No período agudo da pandemia, de renúncias e isolamento, escrevi muito e me abasteci de leituras. Descobri autores que apontam outras realidades excludentes, calcadas no preconceito estrutural, como Conceição Evaristo, Djamila Ribeiro, José Falero, Itamar Vieira da Cunha, Jeferson Tenório e Juliana Teixeira. Li “João aos Pedaços” (Diadorim Editora, 2021), do jornalista Flávio Ilha, biografia comovente e ousada do escritor João Gilberto Noll. Acompanhei a produção do livro “Os filmes pensam o mundo” (ediPUCRS, 2021), do psicanalista, filósofo e economista Enéas de Souza, um amigo com quem aprendo muito. Acompanhei também a produção de um livro que me comoveu, “Jaquirana, um pequeno resgate”, de Vanete Pereira Nunes (Pubblicato Editora, 2022), minha amiga desde a infância nos campos de cima da serra. Li “Furos no Futuro” (Artes & Ecos, 2022), do psicanalista Edson Luiz André de Souza e “para meu amigo BRANCO” (Agir, 2022), do jornalista e ativista Manoel Soares. Li o romance “Alice deve estar viva”, do ator Werner Schünemann (Minotauro, 2021). Ganhei o livro, vi o documentário e me comovi muito com “5 Casas”, do artista visual, diretor e fotógrafo Bruno Gularte Barreto. Em maio de 2022 fui convidada por Luiz Fernando Moraes para ser colunista da plataforma Sler – rede social para ler e escrever, o que faço com entusiasmo e alegria. Estou relendo “Quando eu andar para trás” (editora Bestiário, 2022), da minha amiga Denise Macedo. Acabei de revisar uma obra instigante que fala do ofício de guasqueiro. Estou envolvida com a produção do livro de uma amiga recente, Kris Prates. E no finalzinho deste ano mais um livro chegou para me emocionar: “Botas Batidas e, assim, me conto o que está próximo”, do Vitor André Rolim de Mesquita (Pubblicato Editora), meu editor e meu amigo. Viagens por universos próximos e instigantes que muitas vezes desconhecemos.

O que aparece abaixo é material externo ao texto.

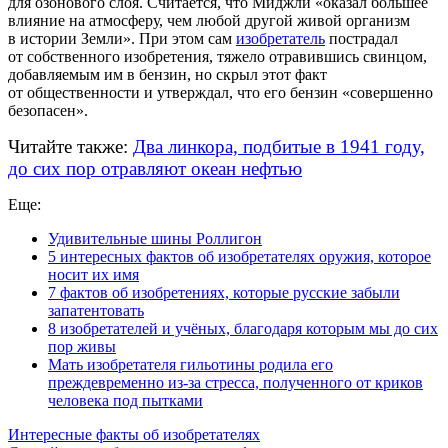
для озонового слоя. Считается, что Миджли «оказал большее
влияние на атмосферу, чем любой другой живой организм
в истории Земли». При этом сам
изобретатель
пострадал
от собственного изобретения, тяжело отравившись свинцом,
добавляемым им в бензин, но скрыл этот факт
от общественности и утверждал, что его бензин «совершенно
безопасен».
Читайте также:
Два линкора, подбитые в 1941 году,
до сих пор отравляют океан нефтью
Еще:
Удивительные шины Роллигон
5 интересных фактов об изобретателях оружия, которое
носит их имя
7 фактов об изобретениях, которые русские забыли
запатентовать
8 изобретателей и учёных, благодаря которым мы до сих
пор живы
Мать изобретателя гильотины родила его
преждевременно из-за стресса, полученного от криков
человека под пытками
Интересные факты об изобретателях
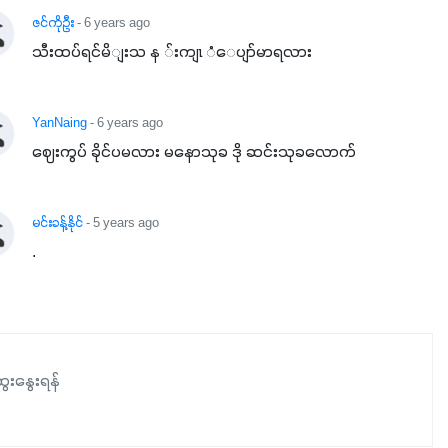
နှံစားသီးနှံများ၊ပဲအမျိုးမျိုး၊ဟင်းသီးဟင်းရွက်နဲ့ ဥယျာဉ်ခြံသီးနှံ
ဇင်ကိုဦး
- 6 years ago
အားလုံးမှာ အသုံးပြုနိုင်တယ်ဆိုတော့ တစ်မျိုးတည်းနဲ့ အားလုံး
သီးထပ်ရင်မိျးသ န ်းကျၤ ံ​ေပျာ်မာရလား
ပါဖက်(perfect)မယ့် စမတ်သီးစုံနော် အရွေးမမှားတာသေချာပြီ
မလို့ အတွေးမများဘဲ သီးနှံတိုင်းကြီးထွားအောင် ဖန်းလင့်ရဲ့ #စ
YanNaing
- 6 years ago
မတ်သီးစုံကို သုံးကြပါစို့....
ဈေးကွပ် ခိုင်ပမလား မနောသုခ ဒို ဆင်းသုခလောက်
မင်းခန့်နိုင်
- 5 years ago
.
ေးနွေးရန်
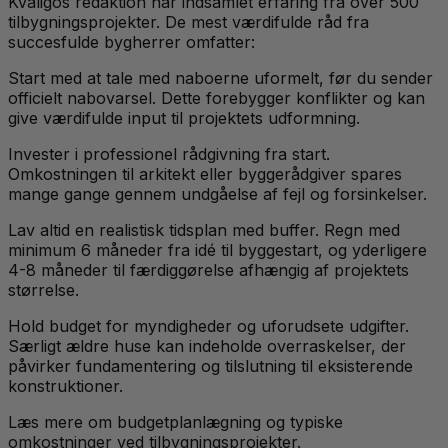
Kvaligos redaktion har indsamlet erfaring fra over 500
tilbygningsprojekter. De mest værdifulde råd fra
succesfulde bygherrer omfatter:
Start med at tale med naboerne uformelt, før du sender
officielt nabovarsel. Dette forebygger konflikter og kan
give værdifulde input til projektets udformning.
Invester i professionel rådgivning fra start.
Omkostningen til arkitekt eller byggerådgiver spares
mange gange gennem undgåelse af fejl og forsinkelser.
Lav altid en realistisk tidsplan med buffer. Regn med
minimum 6 måneder fra idé til byggestart, og yderligere
4-8 måneder til færdiggørelse afhængig af projektets
størrelse.
Hold budget for myndigheder og uforudsete udgifter.
Særligt ældre huse kan indeholde overraskelser, der
påvirker fundamentering og tilslutning til eksisterende
konstruktioner.
Læs mere om budgetplanlægning og typiske
omkostninger ved tilbygningsprojekter.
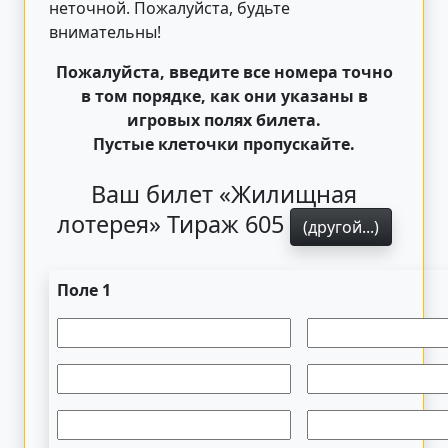
неточной. Пожалуйста, будьте
внимательны!
Пожалуйста, введите все номера точно
в том порядке, как они указаны в
игровых полях билета.
Пустые клеточки пропускайте.
Ваш билет «Жилищная
лотерея» Тираж 605
(другой...)
Поле 1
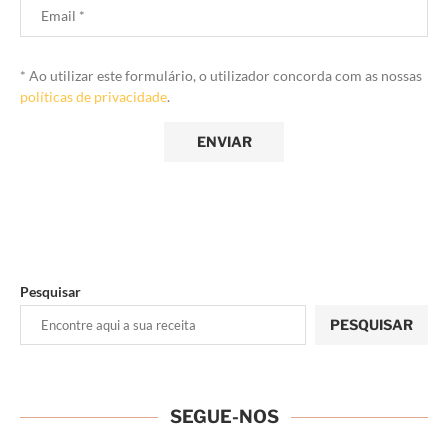
* Ao utilizar este formulário, o utilizador concorda com as nossas
políticas de privacidade
.
Pesquisar
PESQUISAR
SEGUE-NOS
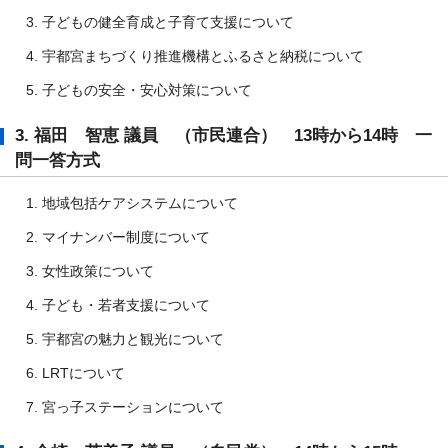
子どもの健全育成と子育て支援について
宇都宮まちづくり推進機構とふるさと納税について
子どもの安全・安心対策について
3. 福田 智恵 議員 （市民連合） 13時から14時 一
問一答方式
地域包括ケアシステムについて
マイナンバー制度について
女性政策について
子ども・若者支援について
宇都宮の魅力と観光について
LRTについて
宮っ子ステーションについて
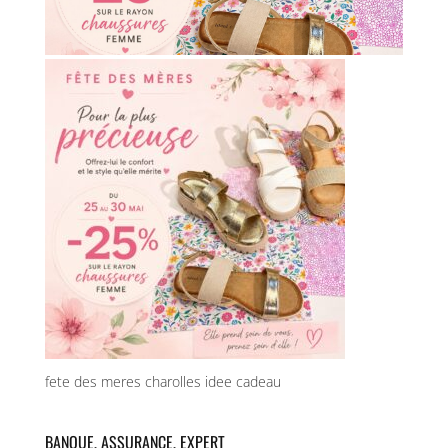
fete des meres charolles idee cadeau
BANQUE, ASSURANCE, EXPERT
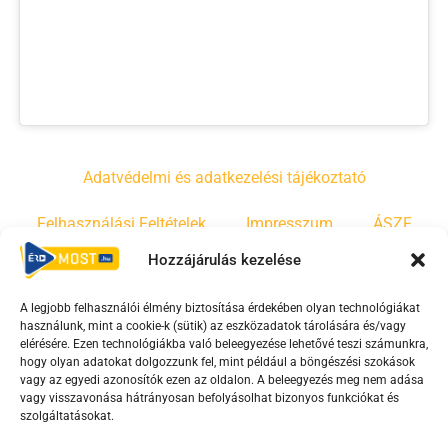
Adatvédelmi és adatkezelési tájékoztató
Felhasználási Feltételek
Impresszum
ÁSZF
Hozzájárulás kezelése
Irányelvek
Moderálási szabályzat
A legjobb felhasználói élmény biztosítása érdekében olyan technológiákat
használunk, mint a cookie-k (sütik) az eszközadatok tárolására és/vagy
F
Y
T
elérésére. Ezen technológiákba való beleegyezése lehetővé teszi számunkra,
hogy olyan adatokat dolgozzunk fel, mint például a böngészési szokások
a
o
i
vagy az egyedi azonosítók ezen az oldalon. A beleegyezés meg nem adása
c
u
k
vagy visszavonása hátrányosan befolyásolhat bizonyos funkciókat és
e
t
t
szolgáltatásokat.
b
u
o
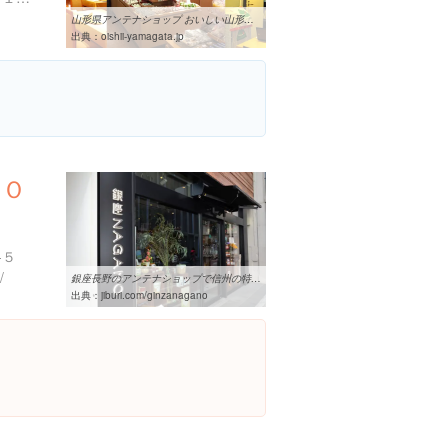
山形県アンテナショップ おいしい山形プラザ
出典：
oishii-yamagata.jp
ＮＯ
-５
/
銀座長野のアンテナショップで信州の特産品を買おう | JIBURi.com
出典：
jiburi.com/ginzanagano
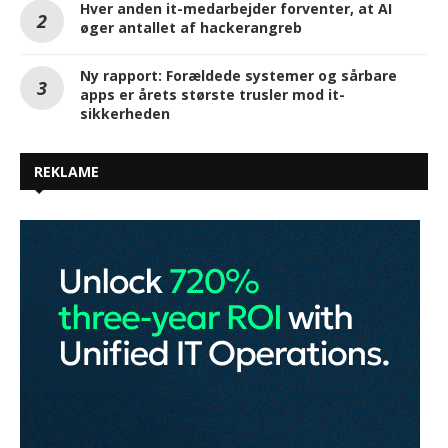
Hver anden it-medarbejder forventer, at AI
øger antallet af hackerangreb
Ny rapport: Forældede systemer og sårbare
apps er årets største trusler mod it-
sikkerheden
REKLAME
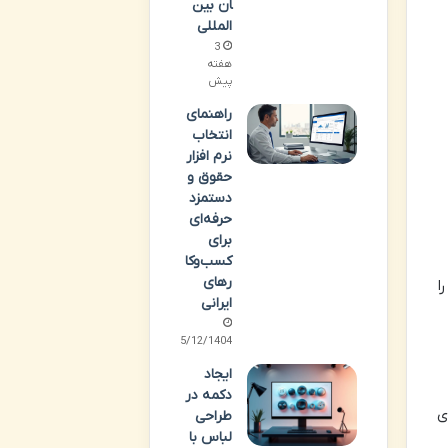
ان بین
المللی
3
هفته
پیش
راهنمای
انتخاب
نرم افزار
حقوق و
دستمزد
حرفه‌ای
برای
کسب‌وکا
رهای
ا
ایرانی
05/12/1404
ایجاد
دکمه در
ی
طراحی
لباس با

Como disse a mineira Conceição Evaristo, “o ato da escrita é muito solitário e quando o texto reverbera e ganha amplitude é maravilhoso”.
O fato é que jamais imaginei que a minha escrita fosse tocar tanto as pessoas. “E fomos ser gauche na vida” é um projeto antigo meu e da Marlene, minha irmã. O desejo era refletir sobre o preconceito que a diferença provoca a partir de experiências pessoais e profissionais diversificadas como as nossas, trazendo pesquisas e estudos que Marlene fazia sobre linguagem, psicanálise, literatura e a força da palavra, que muito nos amparavam. Fizemos inúmeras tentativas de começar, mas o trabalho vertiginoso, meu e dela, não dava trégua. Com a morte da Marlene, em 5 de abril de 2015, fiquei atordoada, perdida e quase desisti. Um ano depois fui convidada para escrever no Sul21. Amparada por amigos, criei o blog Isso não é comum que possibilitou reflexões sobre deficiência, discriminação, nanismo. Nos quatro anos em que escrevi, juntei fragmentos das nossas tantas conversas/anotações e senti que o livro criava asas. Entendi que lutar contra o preconceito, com os olhos voltados para a diversidade humana, era urgente. Criei coragem, escrevi e chegar à segunda edição neste final de 2022 é uma prova de resistência que me alegra muito.
Que 2023 seja mais humano e arejado!
Em Porto Alegre, meu livro está nas livrarias Bamboletras e Isasul e, em São Francisco de Paula, na Miragem Livraria e na loja Essência da Serra.